## Exercise prompt
Find the string "filming" in the records. Copy each line that has it.

## Extracted material

■ ■ ■

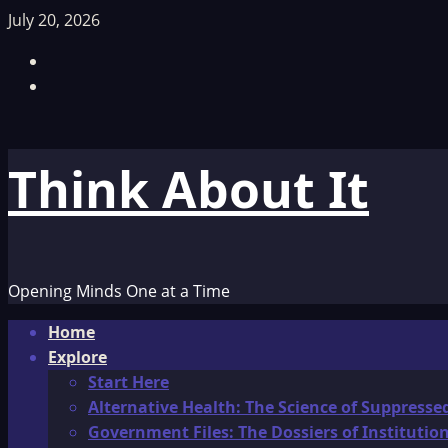
Skip
July 20, 2026
to
Facebook
content
TikTok
Think About It
Opening Minds One at a Time
Primary
Home
Menu
Explore
Start Here
Alternative Health: The Science of Suppresse
Government Files: The Dossiers of Instituti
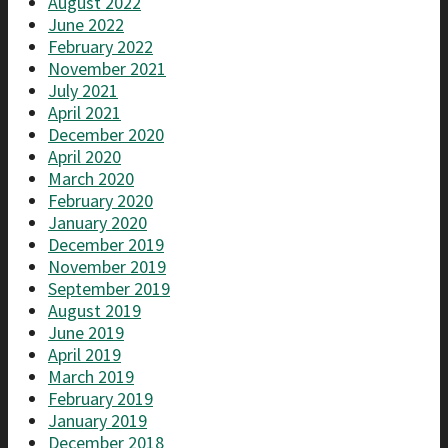
August 2022
June 2022
February 2022
November 2021
July 2021
April 2021
December 2020
April 2020
March 2020
February 2020
January 2020
December 2019
November 2019
September 2019
August 2019
June 2019
April 2019
March 2019
February 2019
January 2019
December 2018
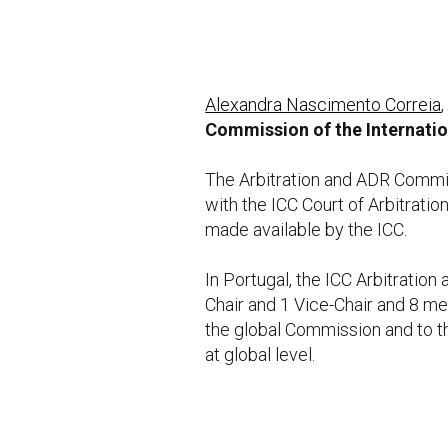
Alexandra Nascimento Correia
Commission of the Internati
The Arbitration and ADR Committ
with the ICC Court of Arbitratio
made available by the ICC.
In Portugal, the ICC Arbitratio
Chair and 1 Vice-Chair and 8 
the global Commission and to t
at global level.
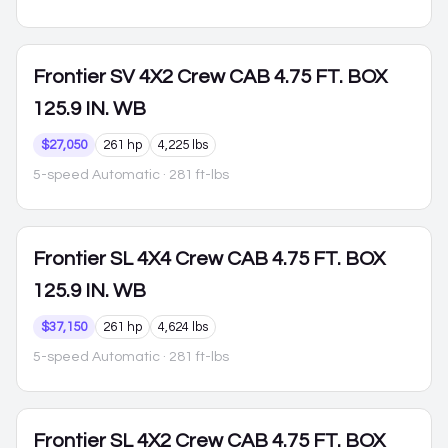
Frontier
SV 4X2 Crew CAB 4.75 FT. BOX
125.9 IN. WB
$27,050
261 hp
4,225 lbs
5-speed Automatic
· 281 ft-lbs
Frontier
SL 4X4 Crew CAB 4.75 FT. BOX
125.9 IN. WB
$37,150
261 hp
4,624 lbs
5-speed Automatic
· 281 ft-lbs
Frontier
SL 4X2 Crew CAB 4.75 FT. BOX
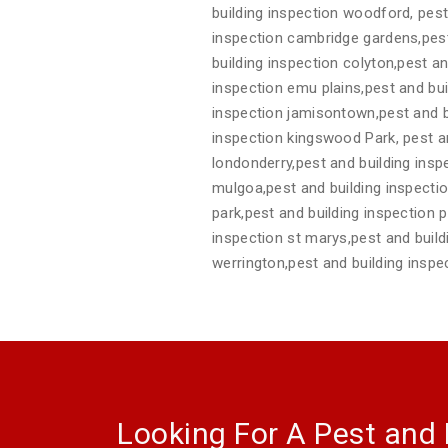
building inspection woodford, pest
inspection cambridge gardens,pest
building inspection colyton,pest a
inspection emu plains,pest and bui
inspection jamisontown,pest and bu
inspection kingswood Park, pest and
londonderry,pest and building insp
mulgoa,pest and building inspectio
park,pest and building inspection pe
inspection st marys,pest and build
werrington,pest and building inspe
Looking For A Pest and 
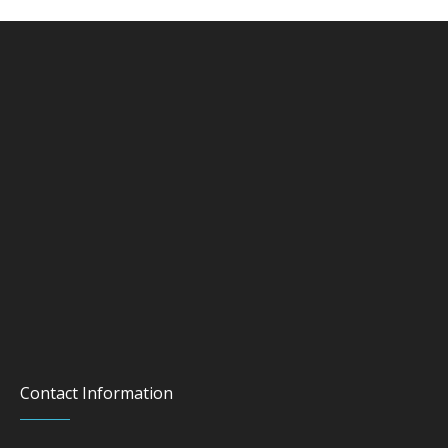
Contact Information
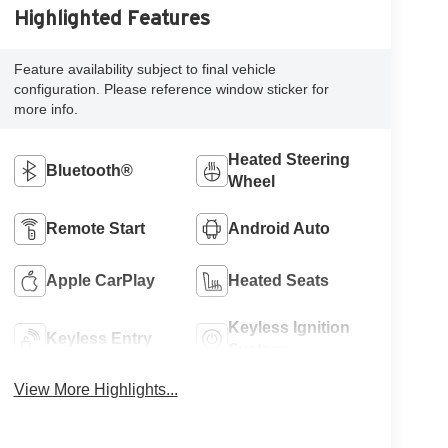
Highlighted Features
Feature availability subject to final vehicle
configuration. Please reference window sticker for
more info.
Heated Steering
Bluetooth®
Wheel
Remote Start
Android Auto
Apple CarPlay
Heated Seats
Keyless Ignition
Keyless Entry
System
View More Highlights...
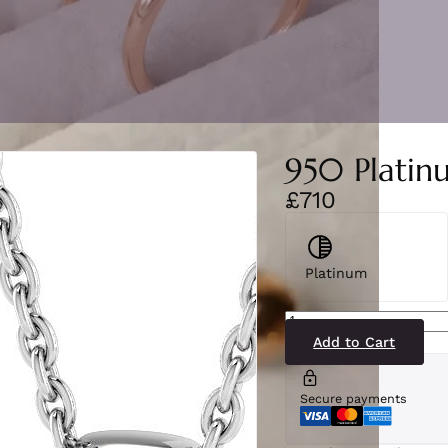
950 Platin
£710
Platinum
SP5092(PS-
PT)2
quantity
Add to Cart
Secure payments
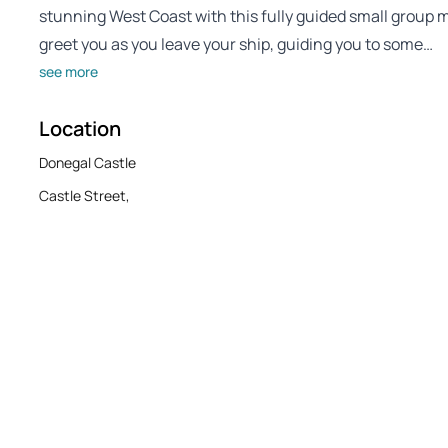
stunning West Coast with this fully guided small group m
greet you as you leave your ship, guiding you to some…
see more
Location
Donegal Castle
Castle Street,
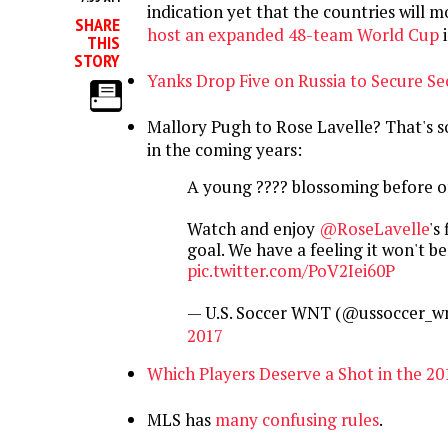
indication yet that the countries will 
SHARE
host an expanded 48-team World Cup
i
THIS
STORY
Yanks Drop Five on Russia to Secure S
Mallory Pugh to Rose Lavelle? That's s
in the coming years:
A young ???? blossoming before of
Watch and enjoy
@RoseLavelle
's 
goal. We have a feeling it won't be 
pic.twitter.com/PoV2Iei60P
— U.S. Soccer WNT (@ussoccer_w
2017
Which Players Deserve a Shot in the 2
MLS has
many confusing rules
.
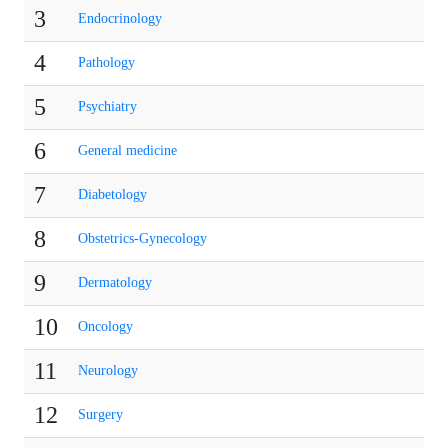
3
Endocrinology
4
Pathology
5
Psychiatry
6
General medicine
7
Diabetology
8
Obstetrics-Gynecology
9
Dermatology
10
Oncology
11
Neurology
12
Surgery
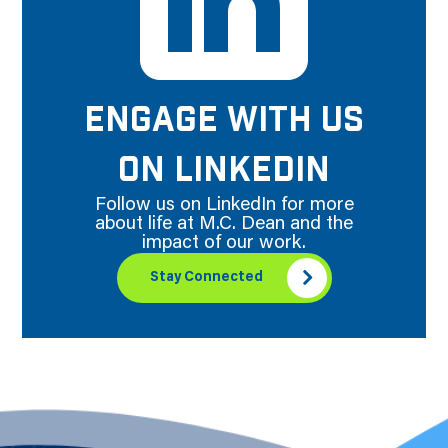
ENGAGE WITH US
ON LINKEDIN
Follow us on LinkedIn for more
about life at M.C. Dean and the
impact of our work.
Stay Connected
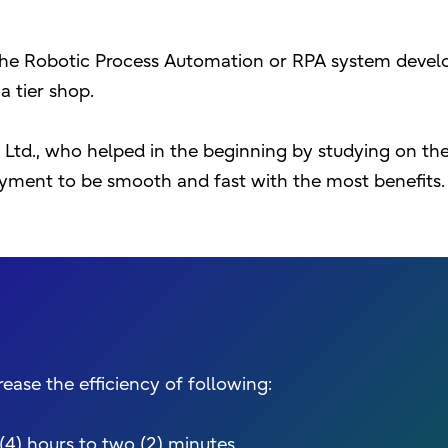
the Robotic Process Automation or RPA system devel
 tier shop.
., Ltd., who helped in the beginning by studying on th
yment to be smooth and fast with the most benefits.
ase the efficiency of following:
(4) hours to two (2) minutes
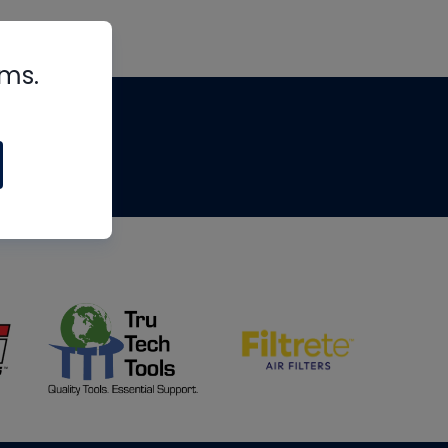
rms.
tips
om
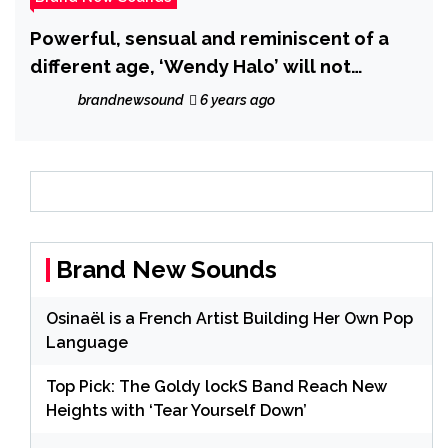
Powerful, sensual and reminiscent of a
different age, ‘Wendy Halo’ will not
‘Compromise’ on her brand new drop!
brandnewsound
6 years ago
Brand New Sounds
Osinaël is a French Artist Building Her Own Pop
Language
Top Pick: The Goldy lockS Band Reach New
Heights with ‘Tear Yourself Down’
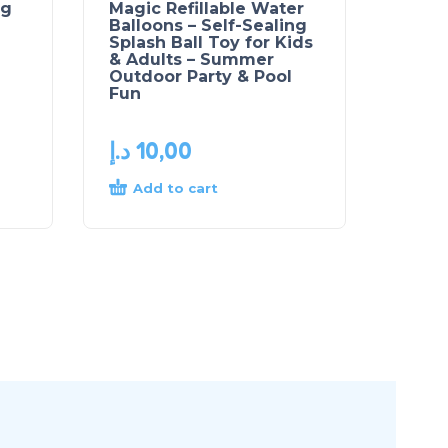
ng
Magic Refillable Water
Balloons – Self-Sealing
Splash Ball Toy for Kids
& Adults – Summer
Outdoor Party & Pool
Fun
د.إ
10,00
Add to cart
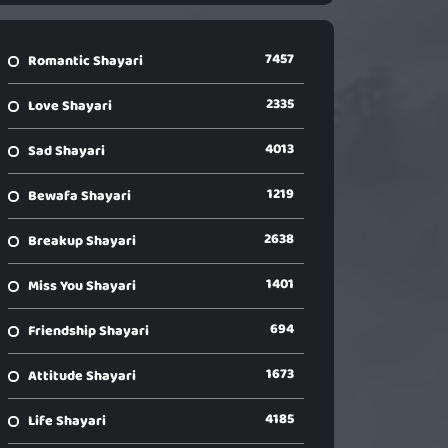
7457
Romantic Shayari
2335
Love Shayari
4013
Sad Shayari
1219
Bewafa Shayari
2638
Breakup Shayari
1401
Miss You Shayari
694
Friendship Shayari
1673
Attitude Shayari
4185
Life Shayari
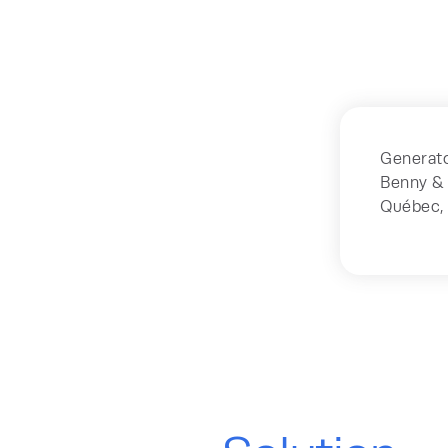
Generato
Benny & 
Québec,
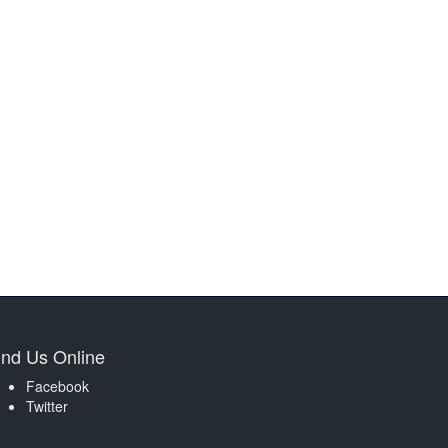
ind Us Online
Facebook
Twitter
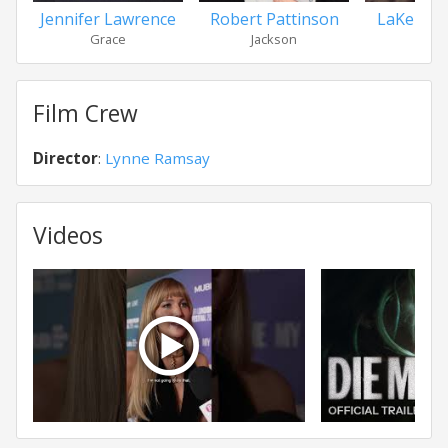
Jennifer Lawrence
Robert Pattinson
LaKeith S
Grace
Jackson
Kar
Film Crew
Director
:
Lynne Ramsay
Videos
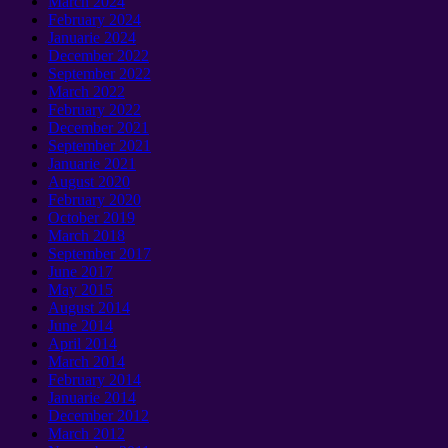
March
2024
February
2024
Januarie 2024
December
2022
September 2022
March
2022
February
2022
December
2021
September 2021
Januarie 2021
August
2020
February
2020
October
2019
March
2018
September 2017
June
2017
May
2015
August
2014
June
2014
April
2014
March
2014
February
2014
Januarie 2014
December
2012
March
2012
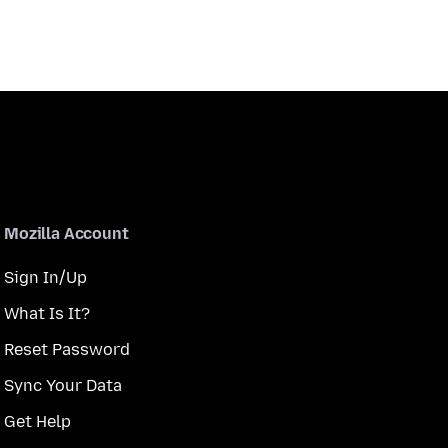
Mozilla Account
Sign In/Up
What Is It?
Reset Password
Sync Your Data
Get Help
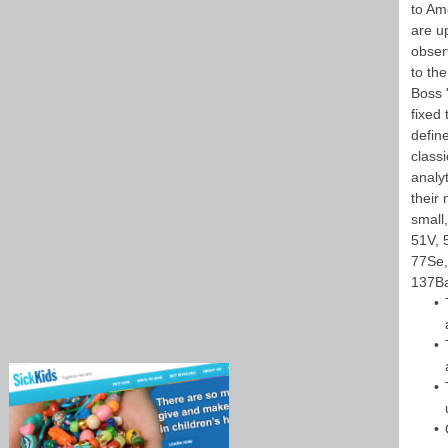
to Am
are u
obser
to th
Boss 
fixed
defin
classi
analy
their 
small,
51V, 
77Se,
137Ba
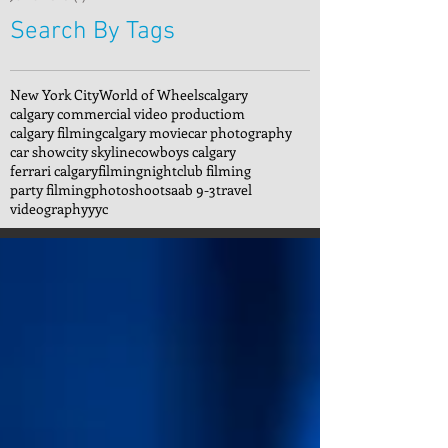
Search By Tags
New York City
World of Wheels
calgary
calgary commercial video productiom
calgary filming
calgary movie
car photography
car show
city skyline
cowboys calgary
ferrari calgary
filming
nightclub filming
party filming
photoshoot
saab 9-3
travel
videography
yyc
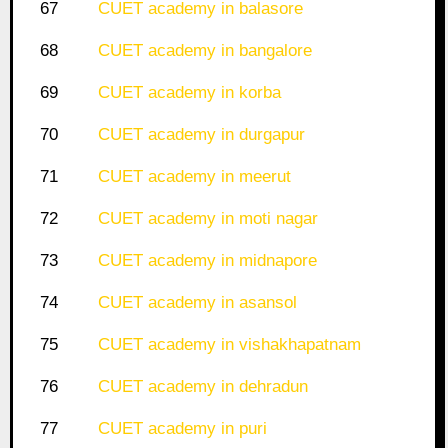
67
CUET academy in balasore
68
CUET academy in bangalore
69
CUET academy in korba
70
CUET academy in durgapur
71
CUET academy in meerut
72
CUET academy in moti nagar
73
CUET academy in midnapore
74
CUET academy in asansol
75
CUET academy in vishakhapatnam
76
CUET academy in dehradun
77
CUET academy in puri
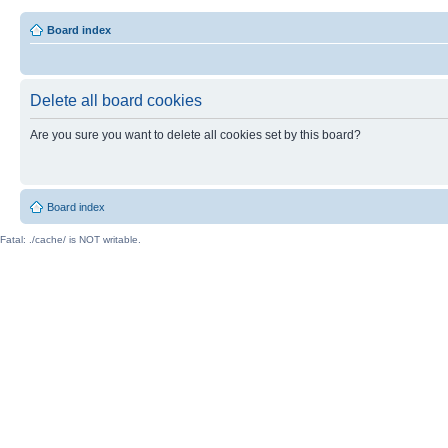
Board index
Delete all board cookies
Are you sure you want to delete all cookies set by this board?
Board index
Fatal: ./cache/ is NOT writable.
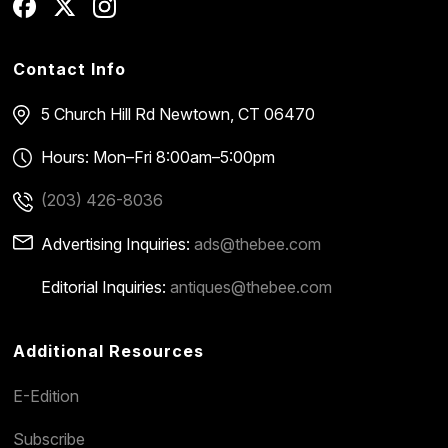
Contact Info
5 Church Hill Rd
Newtown, CT 06470
Hours: Mon–Fri 8:00am–5:00pm
(203) 426-8036
Advertising Inquiries:
ads@thebee.com
Editorial Inquiries:
antiques@thebee.com
Additional Resources
E-Edition
Subscribe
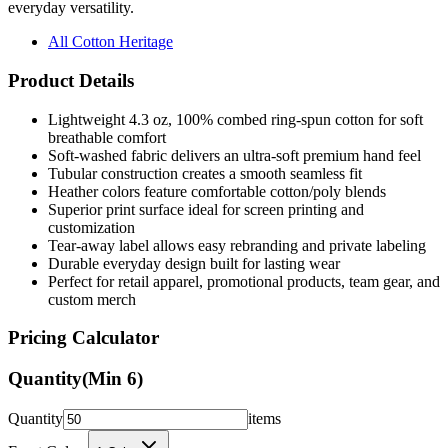
everyday versatility.
All Cotton Heritage
Product Details
Lightweight 4.3 oz, 100% combed ring-spun cotton for soft
breathable comfort
Soft-washed fabric delivers an ultra-soft premium hand feel
Tubular construction creates a smooth seamless fit
Heather colors feature comfortable cotton/poly blends
Superior print surface ideal for screen printing and
customization
Tear-away label allows easy rebranding and private labeling
Durable everyday design built for lasting wear
Perfect for retail apparel, promotional products, team gear, and
custom merch
Pricing Calculator
Quantity
(Min
6
)
Quantity
items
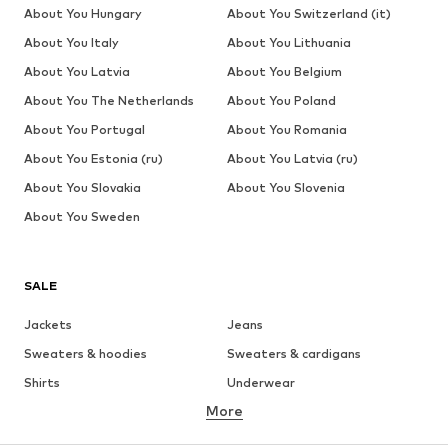
About You Hungary
About You Switzerland (it)
About You Italy
About You Lithuania
About You Latvia
About You Belgium
About You The Netherlands
About You Poland
About You Portugal
About You Romania
About You Estonia (ru)
About You Latvia (ru)
About You Slovakia
About You Slovenia
About You Sweden
SALE
Jackets
Jeans
Sweaters & hoodies
Sweaters & cardigans
Shirts
Underwear
More
Pants
Button-up shirts
Coats
Suits & jackets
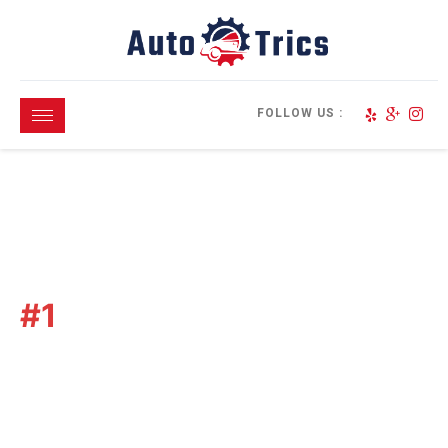
FOLLOW US :
North San Diego
#1
Choice For
Paintless Dent
Repairs
We Are Qualified &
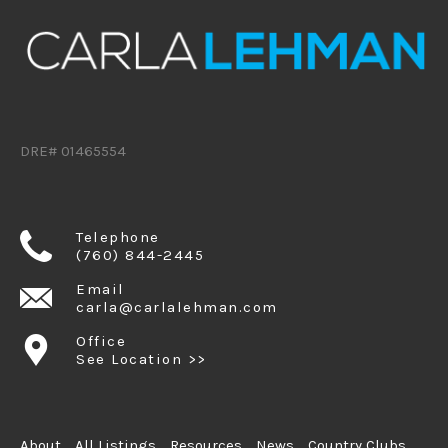
DRE# 01465554
Telephone
(760) 844-2445
Email
carla@carlalehman.com
Office
See Location >>
About
All Listings
Resources
News
Country Clubs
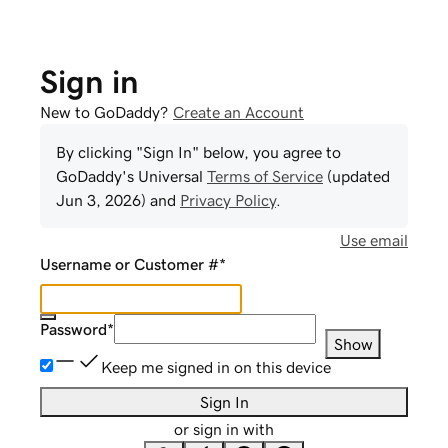
Sign in
New to GoDaddy?
Create an Account
By clicking "Sign In" below, you agree to
GoDaddy
's Universal
Terms of Service
(updated
Jun 3, 2026
) and
Privacy Policy
.
Use email
Username or Customer #
*
Password
*
Show
Keep me signed in on this device
Sign In
or sign in with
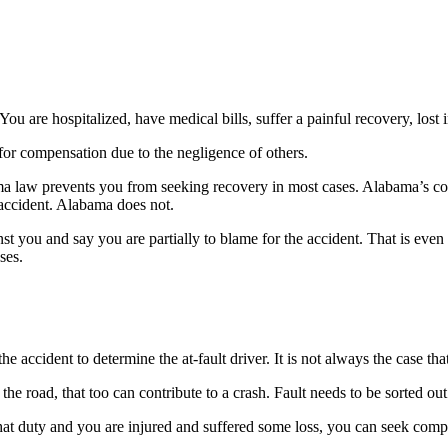
ou are hospitalized, have medical bills, suffer a painful recovery, los
for compensation due to the negligence of others.
ama law prevents you from seeking recovery in most cases. Alabama’s cont
 accident. Alabama does not.
inst you and say you are partially to blame for the accident. That is e
ses.
ccident to determine the at-fault driver. It is not always the case that t
the road, that too can contribute to a crash. Fault needs to be sorted ou
that duty and you are injured and suffered some loss, you can seek comp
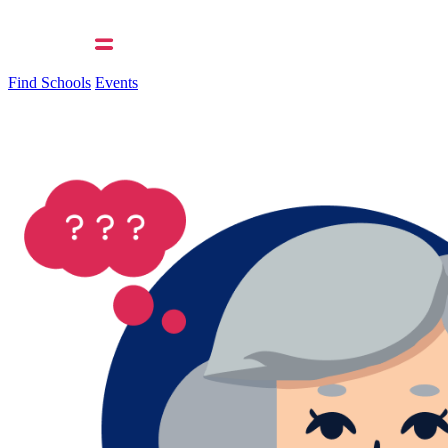
Find Schools
Events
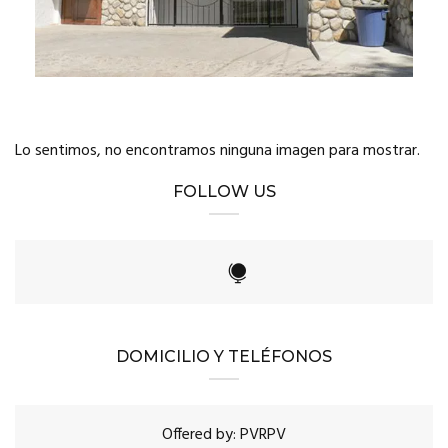
Lo sentimos, no encontramos ninguna imagen para mostrar.
FOLLOW US
DOMICILIO Y TELÉFONOS
Offered by: PVRPV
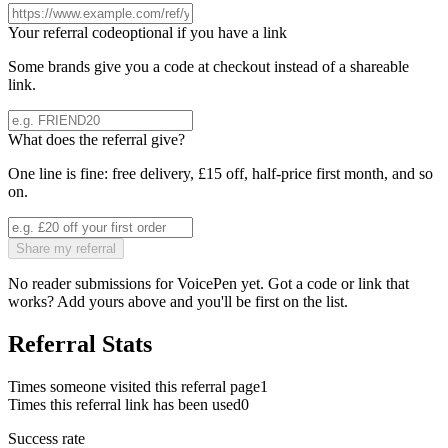
Your referral code
optional if you have a link
Some brands give you a code at checkout instead of a shareable
link.
What does the referral give?
One line is fine: free delivery, £15 off, half-price first month, and so
on.
Share my referral
No reader submissions for
VoicePen
yet. Got a code or link that
works? Add yours above and you'll be first on the list.
Referral Stats
Times someone visited this referral page
1
Times this referral link has been used
0
Success rate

■ ■ ■

## Solution to this task
calgary filming
filming
nightclub filming
party filming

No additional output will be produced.